▶ INSTRUCTIONS TO FOLLOW: A word-for-word copy of the entries, with the images left out, is what you should write.

▶ DATA PROVIDED:
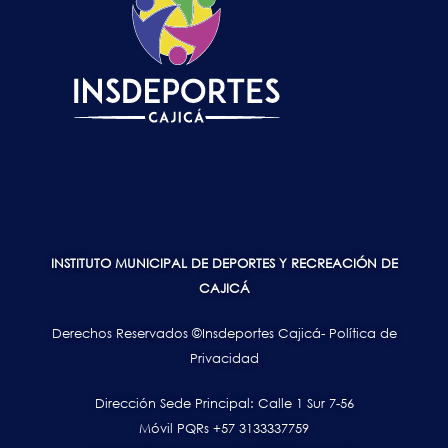
INSTITUTO MUNICIPAL DE DEPORTES Y RECREACIÓN DE
CAJICÁ
Derechos Reservados ©Insdeportes Cajicá- Política de
Privacidad
Dirección Sede Principal: Calle 1 Sur 7-56
Móvil PQRs +57 3133337759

▶ OUTPUT FOR THIS TASK:
INSTITUTO MUNICIPAL DE DEPORTES Y RECREACIÓN DE
CAJICÁ
Derechos Reservados ©Insdeportes Cajicá- Política de
Privacidad
Dirección Sede Principal: Calle 1 Sur 7-56
Móvil PQRs +57 3133337759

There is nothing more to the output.